Tuesday, June 10, 2014
International Ballroom
Karen Peterson, MD, Denver Public Health, Denver Health, Denver, CO and Robert Beum, BS, Denver Public Health, Denver Health and Hospital Authority, Denver, CO

Background:  Syphilis is common in HIV-infected patients and early progression to neurosyphilis may occur. Studies suggest CD4 count may affect this, but most were done prior to use of modern HAART therapy for HIV.  We reviewed our experience of syphilis in HIV-positive patients seen in the Denver Health HIV/AIDS clinics from 2002 to the present to characterize the natural history of syphilis in the HAART era. 

Methods:  Syphilis diagnoses in HIV-positive patients from 2002-2013 were identified from an electronic database, with hand chart review done to find syphilis serologies.  When lumbar puncture (LP) was done to rule out neurosyphilis, symptoms, CD4 count, viral load, and HAART use were also extracted.  Statistical significance was analyzed using Fisher’s exact test, 2-tailed.

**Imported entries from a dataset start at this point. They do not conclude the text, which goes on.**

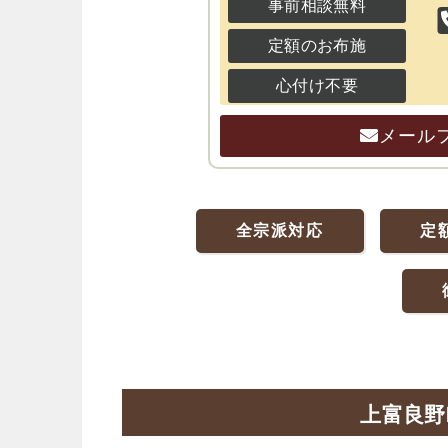
事前相談無料
定額のお布施
心付け不要
メール
全宗派対応
定
上富良野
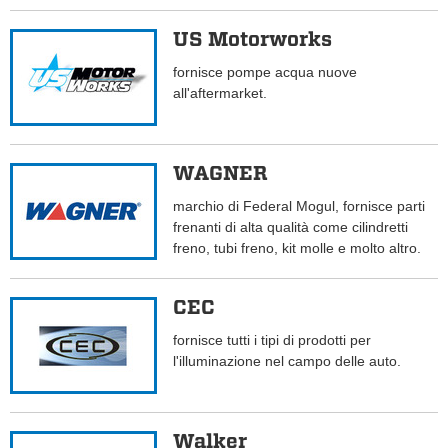
US Motorworks
fornisce pompe acqua nuove
all'aftermarket.
WAGNER
marchio di Federal Mogul, fornisce parti
frenanti di alta qualità come cilindretti
freno, tubi freno, kit molle e molto altro.
CEC
fornisce tutti i tipi di prodotti per
l'illuminazione nel campo delle auto.
Walker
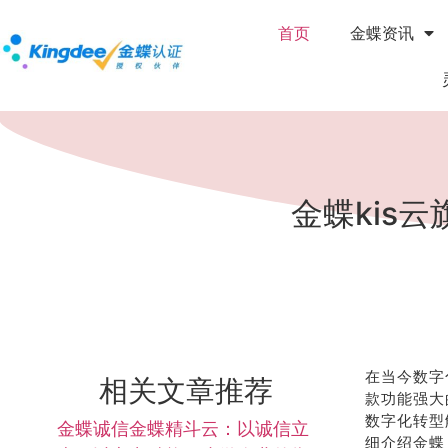
首页
金蝶资讯
金蝶kis
在当今数字
相关文章推荐
款功能强大
数字化转型
金蝶诚信金蝶精斗云：以诚信立
细介绍金蝶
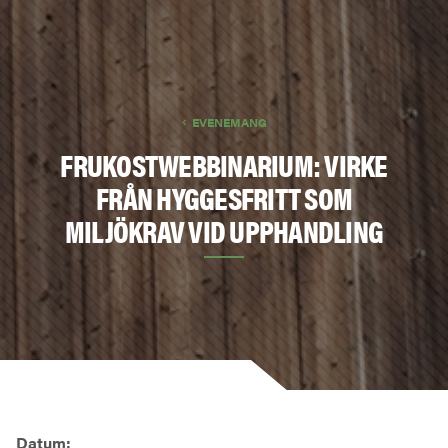
EVENEMANG
FRUKOSTWEBBINARIUM: VIRKE
FRÅN HYGGESFRITT SOM
MILJÖKRAV VID UPPHANDLING
Datum:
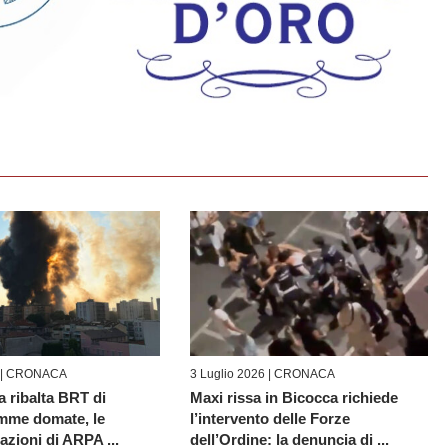
 |
CRONACA
3 Luglio 2026 |
CRONACA
a ribalta BRT di
Maxi rissa in Bicocca richiede
amme domate, le
l’intervento delle Forze
zioni di ARPA ...
dell’Ordine: la denuncia di ...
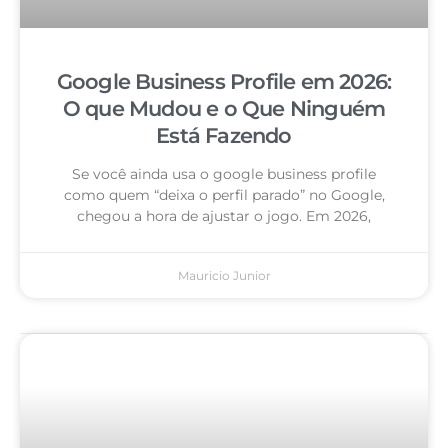
Google Business Profile em 2026:
O que Mudou e o Que Ninguém
Está Fazendo
Se você ainda usa o google business profile
como quem “deixa o perfil parado” no Google,
chegou a hora de ajustar o jogo. Em 2026,
Mauricio Junior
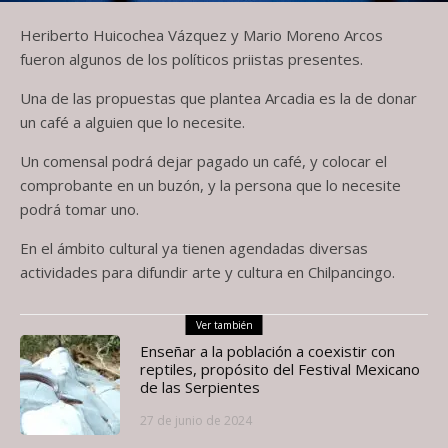
Heriberto Huicochea Vázquez y Mario Moreno Arcos
fueron algunos de los políticos priistas presentes.
Una de las propuestas que plantea Arcadia es la de donar
un café a alguien que lo necesite.
Un comensal podrá dejar pagado un café, y colocar el
comprobante en un buzón, y la persona que lo necesite
podrá tomar uno.
En el ámbito cultural ya tienen agendadas diversas
actividades para difundir arte y cultura en Chilpancingo.
Ver también
Enseñar a la población a coexistir con
reptiles, propósito del Festival Mexicano
de las Serpientes
27 de junio de 2024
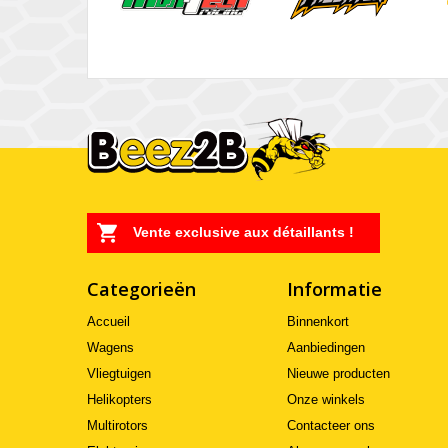
Vente exclusive aux détaillants !
Categorieën
Informatie
Accueil
Binnenkort
Wagens
Aanbiedingen
Vliegtuigen
Nieuwe producten
Helikopters
Onze winkels
Multirotors
Contacteer ons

Results:  187 episodes of syphilis were identified and fully reviewed.  Titers ranged from 1:8 to >= 1:4096, with a median of 1:128.  No prozone phenomenon was seen.  Regardless of titer, 86% had a >= 4-fold drop in titer by 6 months after treatment.  32 cases were identified where LP was done to rule out neurosyphilis; 15 had neurosyphilis while 17 had normal CSF results.  No HAART use, CD4 <350, and detectable viral load were significantly more common in the neurosyphilis cases (p < .05 for all).  The RPR titer was not predictive.  Symptoms in the neurosyphilis cases included fever/rash (1), gait/balance disturbance (2), hearing loss (1), headache (3), and visual changes (7).  Of 9 asymptomatic patients with high RPR titers, only 1 had neurosyphilis.

Conclusions:  Denver Health has seen early progression to neurosyphilis in HIV-positive patients, with CD4 < 350, no HAART use, and detectable viral load all associated with neurosyphilis in patients where LP was done to rule it out.  The RPR reagent in use by our lab did not require serum dilution to detect even extremely high titers.